Les revenus de la propriété ont diminué en 2008-2010, puis se sont redressés, mais sur la période 2008-18, la croissance a été de 1,5-2 %.

En analysant la redistribution du revenu mondial, l'économiste Branko Milanovic établit une courbe dite de l’éléphant. Par sa forme la croissance du revenu de chaque fractale des revenus mondiaux évoque celle d’un éléphant. Cependant la forme de pachyderme tend à s’effacer, qu’est-ce que cela nous révèle des inégalités mondiales ? 

Jean-Marc Siroën : Branko Milanovic avait autrefois montré que sur la période 1988-2008 le revenu des ménages par habitant avait augmenté et cela d’autant plus vite que leur revenu s’élevait jusqu’à un certain seuil qui se trouvait être situé aux alentours du revenu médian (celui du ménage pour lequel 50 % des autres gagne moins que lui).
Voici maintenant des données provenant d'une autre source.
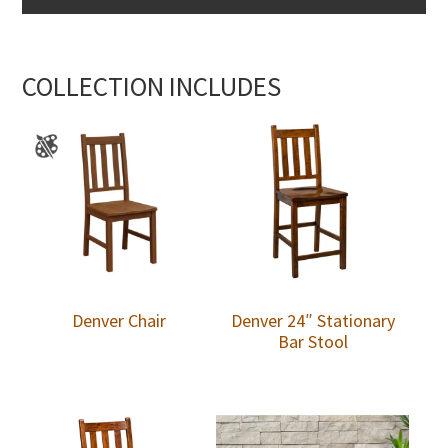
COLLECTION INCLUDES
Denver Chair
Denver 24″ Stationary
Bar Stool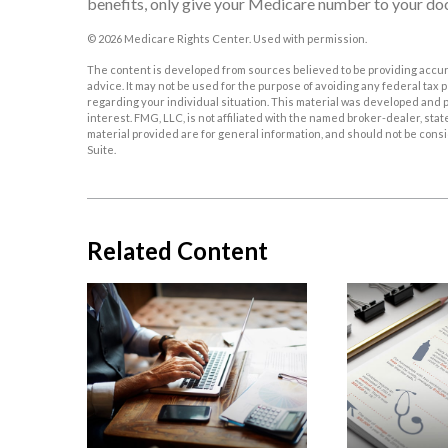
benefits, only give your Medicare number to your doc
©
2026 Medicare Rights Center. Used with permission.
The content is developed from sources believed to be providing accurat
advice. It may not be used for the purpose of avoiding any federal tax p
regarding your individual situation. This material was developed and p
interest. FMG, LLC, is not affiliated with the named broker-dealer, st
material provided are for general information, and should not be consid
Suite.
Related Content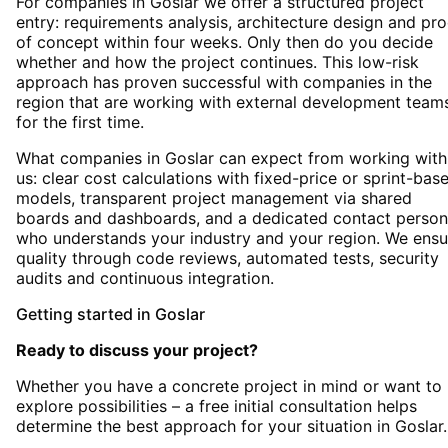
For companies in Goslar we offer a structured project
entry: requirements analysis, architecture design and pro
of concept within four weeks. Only then do you decide
whether and how the project continues. This low-risk
approach has proven successful with companies in the
region that are working with external development team
for the first time.
What companies in Goslar can expect from working with
us: clear cost calculations with fixed-price or sprint-bas
models, transparent project management via shared
boards and dashboards, and a dedicated contact person
who understands your industry and your region. We ensu
quality through code reviews, automated tests, security
audits and continuous integration.
Getting started
in
Goslar
Ready to discuss your project?
Whether you have a concrete project in mind or want to
explore possibilities – a free initial consultation helps
determine the best approach for your situation
in
Goslar
.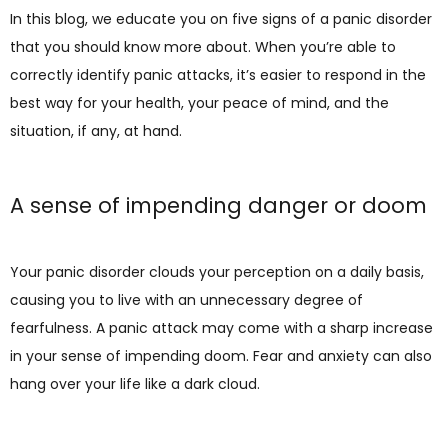
In this blog, we educate you on five signs of a panic disorder 
that you should know more about. When you’re able to 
correctly identify panic attacks, it’s easier to respond in the 
best way for your health, your peace of mind, and the 
situation, if any, at hand.
A sense of impending danger or doom
Your panic disorder clouds your perception on a daily basis, 
causing you to live with an unnecessary degree of 
fearfulness. A panic attack may come with a sharp increase 
in your sense of impending doom. Fear and anxiety can also 
hang over your life like a dark cloud.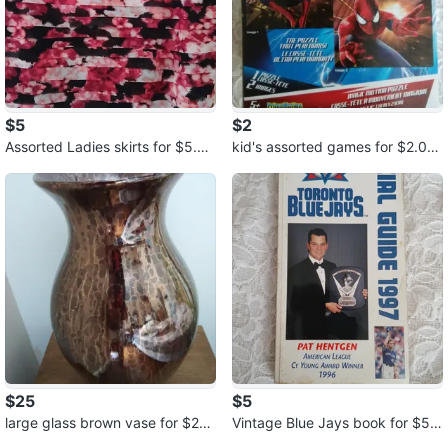
$5
$2
Assorted Ladies skirts for $5.00
kid's assorted games for $2.00
each
each
$25
$5
large glass brown vase for $25.
Vintage Blue Jays book for $5.
00
00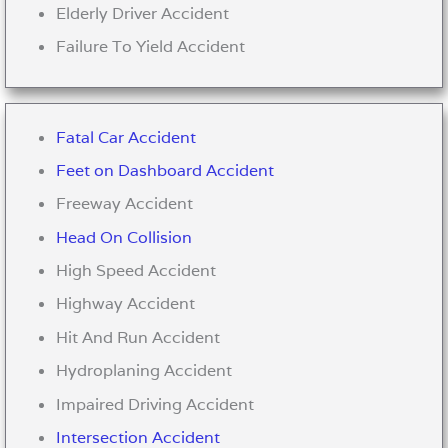
Elderly Driver Accident
Failure To Yield Accident
Fatal Car Accident
Feet on Dashboard Accident
Freeway Accident
Head On Collision
High Speed Accident
Highway Accident
Hit And Run Accident
Hydroplaning Accident
Impaired Driving Accident
Intersection Accident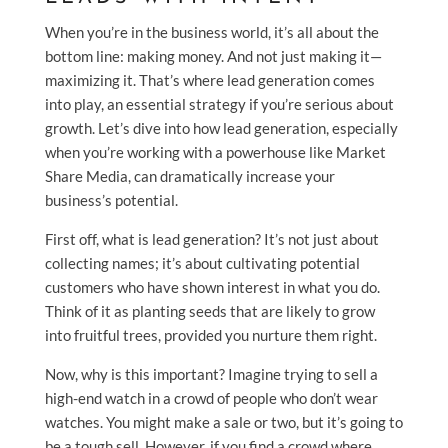
When you’re in the business world, it’s all about the
bottom line: making money. And not just making it—
maximizing it. That’s where lead generation comes
into play, an essential strategy if you’re serious about
growth. Let’s dive into how lead generation, especially
when you’re working with a powerhouse like Market
Share Media, can dramatically increase your
business’s potential.
First off, what is lead generation? It’s not just about
collecting names; it’s about cultivating potential
customers who have shown interest in what you do.
Think of it as planting seeds that are likely to grow
into fruitful trees, provided you nurture them right.
Now, why is this important? Imagine trying to sell a
high-end watch in a crowd of people who don’t wear
watches. You might make a sale or two, but it’s going to
be a tough sell. However, if you find a crowd where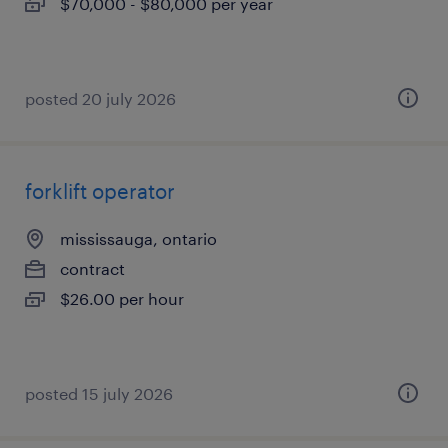
$70,000 - $80,000 per year
posted 20 july 2026
forklift operator
mississauga, ontario
contract
$26.00 per hour
posted 15 july 2026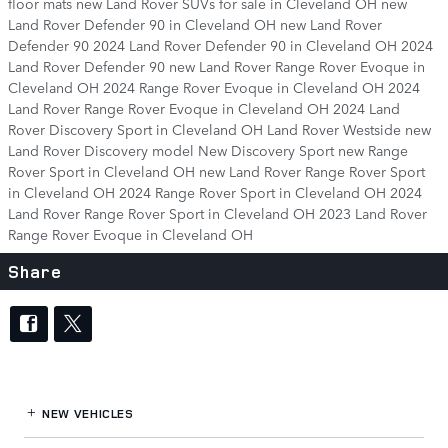
floor mats
new Land Rover SUVs for sale in Cleveland OH
new
Land Rover Defender 90 in Cleveland OH
new Land Rover
Defender 90
2024 Land Rover Defender 90 in Cleveland OH
2024
Land Rover Defender 90
new Land Rover Range Rover Evoque in
Cleveland OH
2024 Range Rover Evoque in Cleveland OH
2024
Land Rover Range Rover Evoque in Cleveland OH
2024 Land
Rover Discovery Sport in Cleveland OH
Land Rover Westside
new
Land Rover Discovery model
New Discovery Sport
new Range
Rover Sport in Cleveland OH
new Land Rover Range Rover Sport
in Cleveland OH
2024 Range Rover Sport in Cleveland OH
2024
Land Rover Range Rover Sport in Cleveland OH
2023 Land Rover
Range Rover Evoque in Cleveland OH
Share
NEW VEHICLES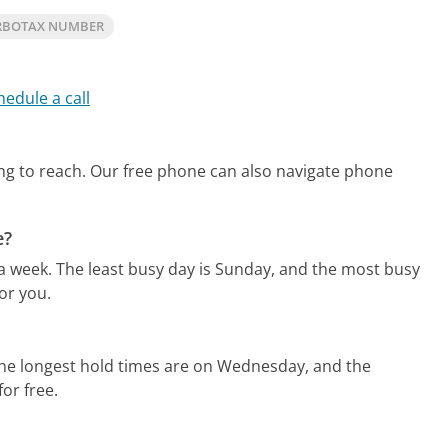
RBOTAX NUMBER
hedule a call
ng to reach.
Our free phone can also navigate phone
e?
 a week.
The least busy day is Sunday, and the most busy
or you.
he longest hold times are on Wednesday, and the
for free.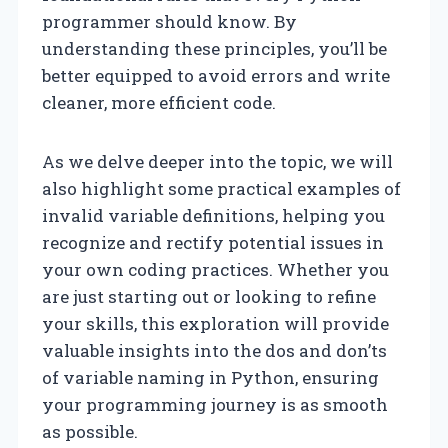
programmer should know. By
understanding these principles, you’ll be
better equipped to avoid errors and write
cleaner, more efficient code.
As we delve deeper into the topic, we will
also highlight some practical examples of
invalid variable definitions, helping you
recognize and rectify potential issues in
your own coding practices. Whether you
are just starting out or looking to refine
your skills, this exploration will provide
valuable insights into the dos and don’ts
of variable naming in Python, ensuring
your programming journey is as smooth
as possible.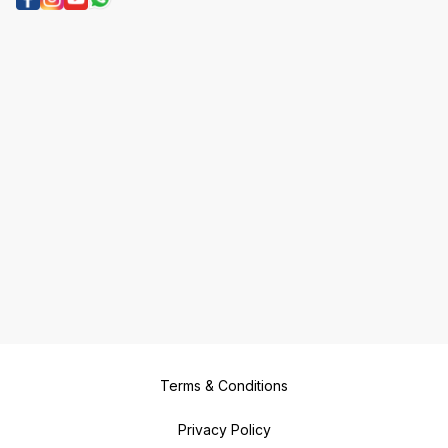
Terms & Conditions
Privacy Policy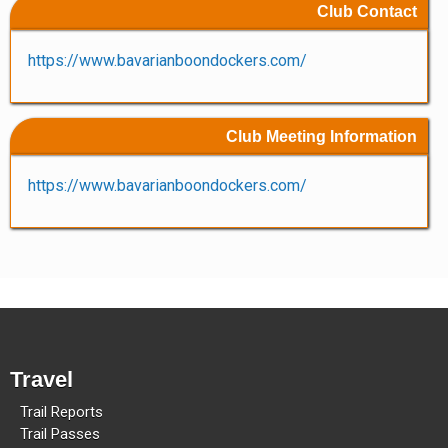
Club Contact
Methow Valley Snowmobile Association
TRAIL MAPS
https://www.bavarianboondockers.com/
Club Meeting Information
https://www.bavarianboondockers.com/
Travel
Trail Reports
Trail Passes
Au-delà, le taux de croissance du revenu diminuait jusqu’à s’annuler pour le huitième décile (le ménage pour lequel 80 % de la population gagne moins ce qui correspond grosso modo aux classes moyennes des pays développés) avant de remonter fortement notamment pour les 10 % plus hauts revenus et plus encore pour les 1 % (0,1 %, 0,01 %, etc.) les plus riches.

On en tire ainsi graphiquement l’image d’un éléphant avec sa bosse (autour du revenu médian) et sa trompe (pour les revenus les plus élevés).

Ce graphique est conforme à d’autres faits « stylisés » comme la réduction de la pauvreté, sinon des inégalités, dans les pays en développement et la montée des inégalités dans les pays plus riches.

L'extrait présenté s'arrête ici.